A alguns anos atrás, surgiu uma história que cientistas estariam trabalhando numa "Smart Dust" (Poeira Inteligente, numa tradução literal) - nanopartículas que poderiam ser usadas como uma rede de sensores para uma variedade de aplicações de segurança e ambientais. Seguiu-se uma versão mais literal da "Smart Dust", que foi concebida para abrir caminhos para o estabelecimento de um interface cérebro-computador.

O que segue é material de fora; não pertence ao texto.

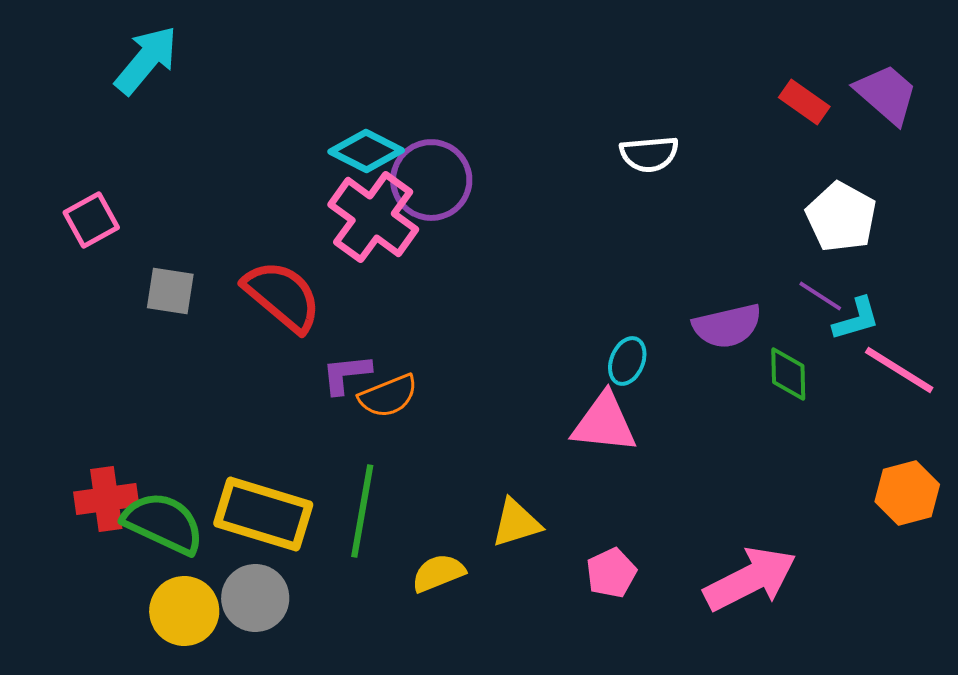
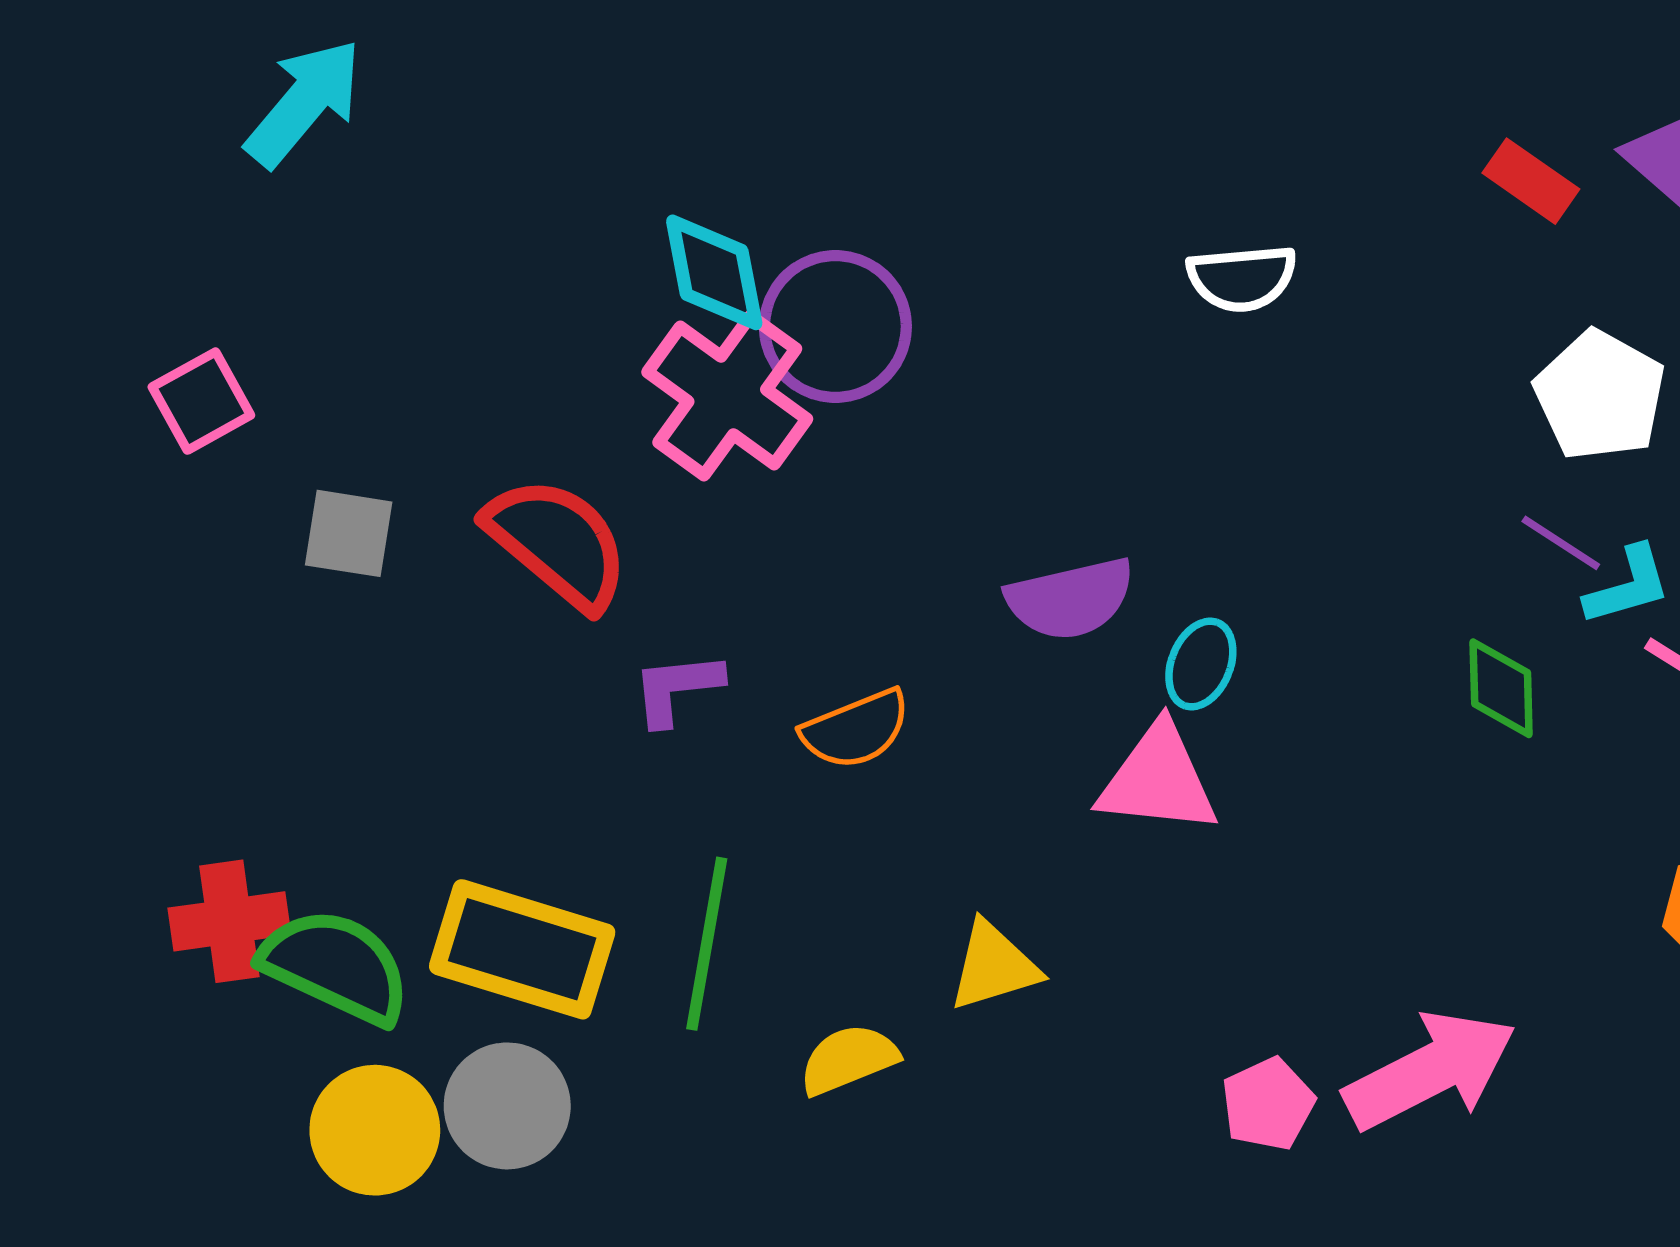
cyan diamond: (366, 151) -> (714, 272), turned 52
purple semicircle: (727, 326) -> (1070, 599), moved
orange semicircle: (388, 396) -> (856, 729), moved
pink pentagon: (611, 573) -> (1268, 1104), moved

O sistema cerebral foi nomeado "Neural Dust" (ou Poeira Neural) e tinha a intenção de "monitorar o cérebro, de dentro dele". Os inventores especulavam que a rede de nanopartículas injetadas no cérebro podiam media a atividade elétrica dos neurônios, e então usar ultrassom para transferir dados em uma via de mão-dupla. Teoricamente, isto poderia levar a leitura, geração ou alteração da informação, isto é, controle da mente. Mais preocupante, no momento, é que suas teorias haviam entrado na fase de testes e mostraram algum sucesso, embora com um besouro.

Novas pesquisas conduzidas pela Florida International University indicam que agora avançaram para testes com camundongos e as conclusões e considerações sobre o que eles encontraram e onde tudo isso é controlado é ainda menos reconfortante que as descobertas anteriores.

Naturalmente, o comunicado de imprensa destaca somente os benefícios dessa tecnologia. Não se pode negar abertamente essas possibilidades, mas também temos de colocar isso em perspectiva, sabendo o que sabemos sobre a missão da DARPA para aplicar isso militarmente.